» **EXERCISE**:
Make an exact copy of all the records that follow, apart from the pictures.

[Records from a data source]
_ _ _ _

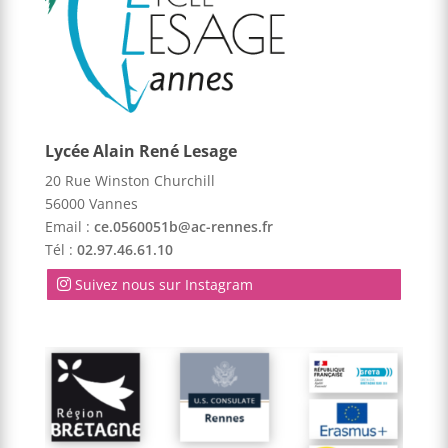
Lycée Alain René Lesage
20 Rue Winston Churchill
56000 Vannes
Email :
ce.0560051b@ac-rennes.fr
Tél :
02.97.46.61.10
Suivez nous sur Instagram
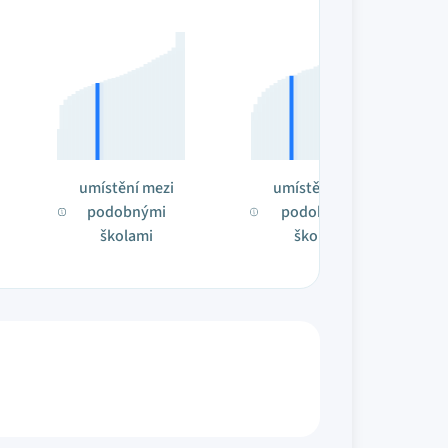
umístění mezi
umístění mezi
podobnými
podobnými
školami
školami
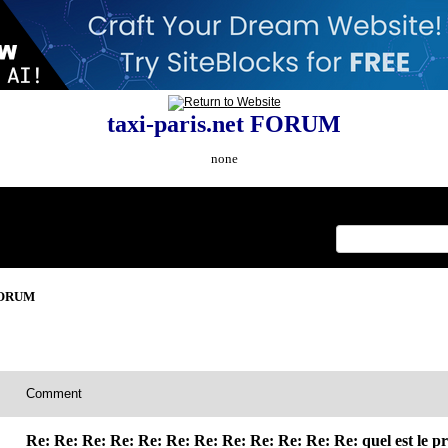
taxi-paris.net FORUM
none
Index
>
 FORUM
Comment
Re: Re: Re: Re: Re: Re: Re: Re: Re: Re: Re: Re: quel est le p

_ _ _ _

» **ANSWER SPACE**:
Lycée Alain René Lesage
20 Rue Winston Churchill
56000 Vannes
Email :
ce.0560051b@ac-rennes.fr
Tél :
02.97.46.61.10
Suivez nous sur Instagram
umístění mezi
umístění mezi
podobnými
podobnými
školami
školami
taxi-paris.net FORUM
none
Index
>
 FORUM
Comment
Re: Re: Re: Re: Re: Re: Re: Re: Re: Re: Re: Re: quel est le p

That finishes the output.